Glen Hansard para quem não conhece é um encanto de pessoa... engraçadíssimo. Tocou duas músicas e se sentiu muito incomodado com a multidão atras das cadeira onde eu estava. Na opinião dele tinha muito espaço mais perto do pequeno palco onde as pessoas poderia ver a performance melhor. A contra gosto da segurança do lugar, a faixa que separava as cadeira e as pessoas de pé onde eu estava foi removida. Onde eu fui parar? Sentada no palco com mais meia dúzia de sortudos. E foi assim que eu ouvi ele cantar, tocar e conversar fiado, as um metro e meio de distância do cara.

Saí de lá em estado de graça, tão feliz que nem liguei de ficar na fila para pegar autógrafo. Hora, mas se eu tinha sentado no palco de um ganhador do Oscar de melhor trilha sonora original... eu lá preciso de autógrafo!!!!

Fui jantar só quando meu amigo finalmente me ligou. Estava na casa do amigo que o hospedava, mas o amigo tinha saído sem chave de casa e se ele saísse o amigo ficaria trancado na rua. Dilema, esperei até a última hora o tal do amigo voltar do lado de fora da casa de show, mas nada... Acabei chamando uma amiga minha na última hora, mas por causa da espera, quando nós entramos, acabamos ficando muito longe do palco. Para piorar a situação, nesse show estavam as pessoas mais altas do mundo!!!! Sem brincadeira!!! Nunca vi tanta gente alta no mesmo lugar.
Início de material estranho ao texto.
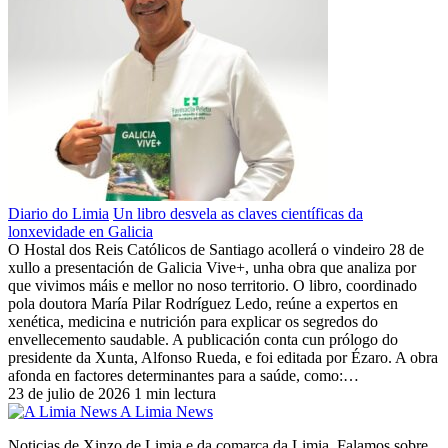
Diario do Limia
Un libro desvela as claves científicas da
lonxevidade en Galicia
O Hostal dos Reis Católicos de Santiago acollerá o vindeiro 28 de
xullo a presentación de Galicia Vive+, unha obra que analiza por
que vivimos máis e mellor no noso territorio. O libro, coordinado
pola doutora María Pilar Rodríguez Ledo, reúne a expertos en
xenética, medicina e nutrición para explicar os segredos do
envellecemento saudable. A publicación conta cun prólogo do
presidente da Xunta, Alfonso Rueda, e foi editada por Ézaro. A obra
afonda en factores determinantes para a saúde, como:…
23 de julio de 2026
1 min lectura
A Limia News
Noticias de Xinzo de Limia e da comarca da Limia. Falamos sobre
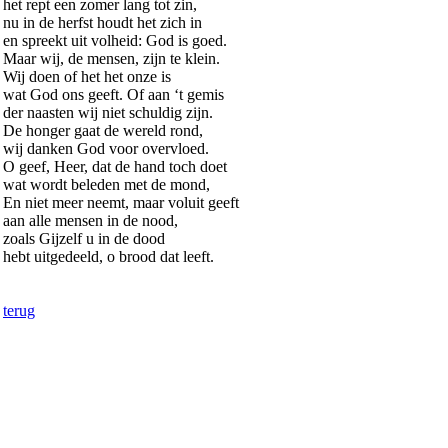
het rept een zomer lang tot zin,
nu in de herfst houdt het zich in
en spreekt uit volheid: God is goed.
Maar wij, de mensen, zijn te klein.
Wij doen of het het onze is
wat God ons geeft. Of aan ‘t gemis
der naasten wij niet schuldig zijn.
De honger gaat de wereld rond,
wij danken God voor overvloed.
O geef, Heer, dat de hand toch doet
wat wordt beleden met de mond,
En niet meer neemt, maar voluit geeft
aan alle mensen in de nood,
zoals Gijzelf u in de dood
hebt uitgedeeld, o brood dat leeft.
terug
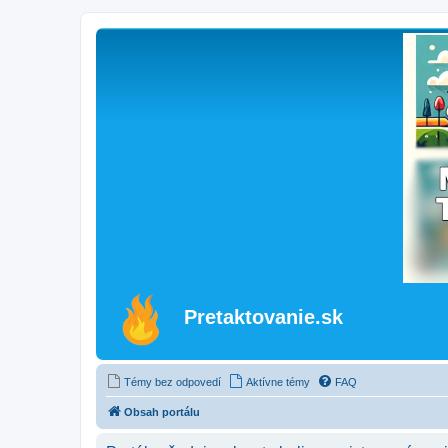
Pretaktovanie.sk
Témy bez odpovedí
Aktívne témy
FAQ
Obsah portálu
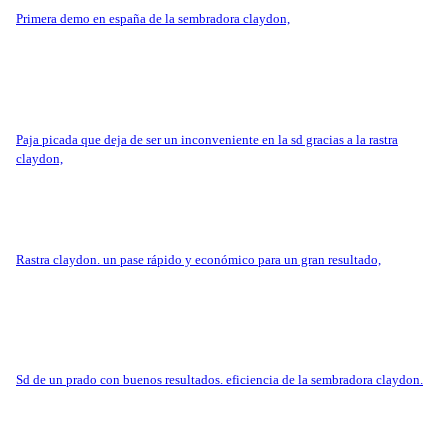
primera demo en españa de la sembradora claydon,
paja picada que deja de ser un inconveniente en la sd gracias a la rastra
claydon,
rastra claydon. un pase rápido y económico para un gran resultado,
sd de un prado con buenos resultados. eficiencia de la sembradora claydon.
Eu pobre coitada, anã em meio aos gigantes, quase choro de tristeza. Minha amiga, que é brasileira e nunca desiste, rodou o lugar todo até encontrar um lugarzinho que de dava para eu mais ou menos ver show.

Como alegria de pobre dura pouco, percebi que um cara que tinha ido comprar cerveja, estava voltando. Pela cara das pessoas na nossa frente, eles eram amigos e o grandalhão ia se enfiar na minha frente. O homem era uma parede de grande mas, para a minha surpresa, ele parou do meu lado. Respirei aliviada!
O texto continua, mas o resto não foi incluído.